Records supplied>

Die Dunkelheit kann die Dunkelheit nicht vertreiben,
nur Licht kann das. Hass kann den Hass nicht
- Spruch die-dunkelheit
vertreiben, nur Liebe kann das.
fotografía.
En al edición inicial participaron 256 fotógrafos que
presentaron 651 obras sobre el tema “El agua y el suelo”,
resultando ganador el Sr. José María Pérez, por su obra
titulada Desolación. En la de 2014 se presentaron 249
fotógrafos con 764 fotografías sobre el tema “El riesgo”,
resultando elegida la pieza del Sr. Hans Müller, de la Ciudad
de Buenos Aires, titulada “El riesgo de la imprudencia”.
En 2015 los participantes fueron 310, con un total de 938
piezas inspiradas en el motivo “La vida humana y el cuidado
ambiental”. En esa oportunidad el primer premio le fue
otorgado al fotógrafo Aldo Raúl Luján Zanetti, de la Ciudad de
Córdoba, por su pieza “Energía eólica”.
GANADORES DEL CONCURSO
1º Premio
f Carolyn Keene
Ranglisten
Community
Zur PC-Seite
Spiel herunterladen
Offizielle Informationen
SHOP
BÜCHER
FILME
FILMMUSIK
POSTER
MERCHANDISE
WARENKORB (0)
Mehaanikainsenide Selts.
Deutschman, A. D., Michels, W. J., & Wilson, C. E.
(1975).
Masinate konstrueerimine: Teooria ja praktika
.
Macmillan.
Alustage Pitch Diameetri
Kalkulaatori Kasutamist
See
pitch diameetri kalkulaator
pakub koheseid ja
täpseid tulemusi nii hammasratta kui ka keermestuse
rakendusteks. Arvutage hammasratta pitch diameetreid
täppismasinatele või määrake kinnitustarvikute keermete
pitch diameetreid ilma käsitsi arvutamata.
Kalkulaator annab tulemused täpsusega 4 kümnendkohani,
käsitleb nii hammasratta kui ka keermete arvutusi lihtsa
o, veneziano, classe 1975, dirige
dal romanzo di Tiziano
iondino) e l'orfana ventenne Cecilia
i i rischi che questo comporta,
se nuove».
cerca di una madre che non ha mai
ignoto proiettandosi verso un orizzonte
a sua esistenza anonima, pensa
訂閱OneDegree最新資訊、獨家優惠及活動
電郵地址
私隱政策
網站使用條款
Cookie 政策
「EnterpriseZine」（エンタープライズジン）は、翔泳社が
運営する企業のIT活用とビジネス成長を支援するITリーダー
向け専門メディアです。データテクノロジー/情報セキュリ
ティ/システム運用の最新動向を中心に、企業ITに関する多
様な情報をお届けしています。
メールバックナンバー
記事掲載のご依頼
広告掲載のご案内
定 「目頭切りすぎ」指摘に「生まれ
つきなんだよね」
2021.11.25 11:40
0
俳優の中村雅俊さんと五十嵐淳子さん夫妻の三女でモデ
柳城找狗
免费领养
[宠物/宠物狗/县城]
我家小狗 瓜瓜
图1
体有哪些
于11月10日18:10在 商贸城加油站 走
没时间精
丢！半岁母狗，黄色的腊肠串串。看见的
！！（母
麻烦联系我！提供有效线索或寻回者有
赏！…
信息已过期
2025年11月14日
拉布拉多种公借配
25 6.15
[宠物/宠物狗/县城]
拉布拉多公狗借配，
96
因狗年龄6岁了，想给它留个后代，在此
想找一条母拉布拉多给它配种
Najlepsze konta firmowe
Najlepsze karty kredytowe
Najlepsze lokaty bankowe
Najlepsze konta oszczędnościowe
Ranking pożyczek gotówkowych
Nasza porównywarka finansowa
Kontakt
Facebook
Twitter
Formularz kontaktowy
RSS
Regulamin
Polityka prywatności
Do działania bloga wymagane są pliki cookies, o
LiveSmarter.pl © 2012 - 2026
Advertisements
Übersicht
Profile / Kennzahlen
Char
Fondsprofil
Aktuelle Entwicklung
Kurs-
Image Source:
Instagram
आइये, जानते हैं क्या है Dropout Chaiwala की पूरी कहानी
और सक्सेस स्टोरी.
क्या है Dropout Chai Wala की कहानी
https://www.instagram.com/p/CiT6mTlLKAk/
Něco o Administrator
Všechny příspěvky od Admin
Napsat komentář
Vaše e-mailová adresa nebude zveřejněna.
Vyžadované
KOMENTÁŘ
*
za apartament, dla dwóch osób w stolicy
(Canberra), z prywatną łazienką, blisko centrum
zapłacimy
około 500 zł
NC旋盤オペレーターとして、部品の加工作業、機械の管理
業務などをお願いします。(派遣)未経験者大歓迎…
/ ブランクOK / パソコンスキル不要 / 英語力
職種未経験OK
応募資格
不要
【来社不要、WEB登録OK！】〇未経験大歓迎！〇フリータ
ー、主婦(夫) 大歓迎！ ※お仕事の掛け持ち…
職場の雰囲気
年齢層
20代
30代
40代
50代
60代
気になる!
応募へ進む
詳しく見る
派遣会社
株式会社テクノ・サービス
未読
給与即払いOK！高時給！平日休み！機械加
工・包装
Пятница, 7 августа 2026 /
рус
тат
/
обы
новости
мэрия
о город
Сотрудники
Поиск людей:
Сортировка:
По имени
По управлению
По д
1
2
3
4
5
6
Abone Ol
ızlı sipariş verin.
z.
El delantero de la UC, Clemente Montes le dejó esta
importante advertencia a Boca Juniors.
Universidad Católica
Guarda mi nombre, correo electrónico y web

Prompt> Search the material for "keermete" and copy each matching line.

Written answer>
täppismasinatele või määrake kinnitustarvikute keermete
käsitleb nii hammasratta kui ka keermete arvutusi lihtsa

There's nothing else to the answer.